To establish suitable linkage criteria for HIV-1 strains infecting the Zambian couples, amplified viral sequences were first subjected to preliminary phylogenetic tree analyses to identify all circulating HIV-1 group M subtypes (not shown). Full-length and nonrecombinant reference sequences representing these subtypes were then obtained from the Los Alamos HIV Sequence Database (Table 1) and subjected to pairwise sequence comparisons in the genomic regions corresponding to the PCR amplification products.

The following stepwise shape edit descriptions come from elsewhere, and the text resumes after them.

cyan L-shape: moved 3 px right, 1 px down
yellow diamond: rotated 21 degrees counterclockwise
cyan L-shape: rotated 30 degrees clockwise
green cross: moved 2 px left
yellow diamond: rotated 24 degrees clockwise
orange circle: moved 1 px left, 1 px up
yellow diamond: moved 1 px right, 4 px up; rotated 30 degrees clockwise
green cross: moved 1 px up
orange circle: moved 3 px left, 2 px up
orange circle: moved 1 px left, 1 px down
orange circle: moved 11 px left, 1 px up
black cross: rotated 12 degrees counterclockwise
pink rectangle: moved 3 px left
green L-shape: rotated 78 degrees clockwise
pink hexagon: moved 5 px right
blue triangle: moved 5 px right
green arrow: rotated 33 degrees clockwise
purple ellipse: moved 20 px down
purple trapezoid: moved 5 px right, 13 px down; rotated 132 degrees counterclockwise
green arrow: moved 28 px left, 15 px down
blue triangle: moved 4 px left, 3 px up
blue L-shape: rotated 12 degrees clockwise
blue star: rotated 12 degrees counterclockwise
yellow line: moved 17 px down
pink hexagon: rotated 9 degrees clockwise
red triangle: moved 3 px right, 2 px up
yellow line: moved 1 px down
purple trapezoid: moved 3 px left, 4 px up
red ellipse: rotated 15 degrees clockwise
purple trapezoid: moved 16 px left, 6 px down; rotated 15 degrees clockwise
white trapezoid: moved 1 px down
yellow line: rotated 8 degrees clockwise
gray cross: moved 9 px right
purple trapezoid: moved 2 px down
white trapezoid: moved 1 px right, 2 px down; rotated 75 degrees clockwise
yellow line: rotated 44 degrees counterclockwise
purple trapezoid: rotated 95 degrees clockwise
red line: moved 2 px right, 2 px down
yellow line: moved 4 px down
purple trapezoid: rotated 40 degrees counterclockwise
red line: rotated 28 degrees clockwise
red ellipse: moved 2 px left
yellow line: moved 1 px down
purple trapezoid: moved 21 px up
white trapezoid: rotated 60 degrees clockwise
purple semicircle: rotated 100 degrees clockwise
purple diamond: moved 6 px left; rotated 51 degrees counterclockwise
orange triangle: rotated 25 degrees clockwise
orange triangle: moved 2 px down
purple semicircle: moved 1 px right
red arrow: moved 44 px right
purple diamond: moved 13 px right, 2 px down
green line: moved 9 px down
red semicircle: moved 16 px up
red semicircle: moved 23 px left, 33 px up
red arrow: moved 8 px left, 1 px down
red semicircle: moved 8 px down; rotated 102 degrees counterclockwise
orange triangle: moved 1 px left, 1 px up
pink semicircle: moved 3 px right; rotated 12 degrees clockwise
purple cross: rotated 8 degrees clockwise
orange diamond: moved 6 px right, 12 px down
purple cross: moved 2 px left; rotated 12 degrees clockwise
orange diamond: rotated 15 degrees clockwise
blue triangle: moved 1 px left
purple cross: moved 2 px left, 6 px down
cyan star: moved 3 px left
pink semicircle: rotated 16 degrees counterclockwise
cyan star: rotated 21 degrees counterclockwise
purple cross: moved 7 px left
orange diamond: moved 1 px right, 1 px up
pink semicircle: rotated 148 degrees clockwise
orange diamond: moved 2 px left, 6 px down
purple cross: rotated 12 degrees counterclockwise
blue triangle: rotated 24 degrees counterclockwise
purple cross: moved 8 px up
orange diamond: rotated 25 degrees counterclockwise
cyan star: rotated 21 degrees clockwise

Eight partially overlapping regions in gag, three in gp120, one in gp41, and one in the LTR were used for analysis (Fig. 1). Uncorrected nucleotide sequence distances were then calculated for each transmission pair and compared to the mean sequence distances calculated for the reference sequence set in the corresponding genomic region. The latter minus two standard deviations (SDs) was arbitrarily assigned as the cutoff value for epidemiologically linked sequence pairs (Table 2). Transmission pairs were tentatively classified as epidemiologically linked when their pairwise sequence distances fell below this limit. Conversely, transmission pairs were tentatively classified as unlinked when their pairwise distances exceeded this limit. For the subtype C reference set, only single representatives from India and Brazil were included, so as to not skew results due to the more recent introduction of HIV-1 into these countries. Mean distances for the gp41 region of subtype J and the LTR region of subtype C could not be calculated because of a lack of sufficient reference sequences.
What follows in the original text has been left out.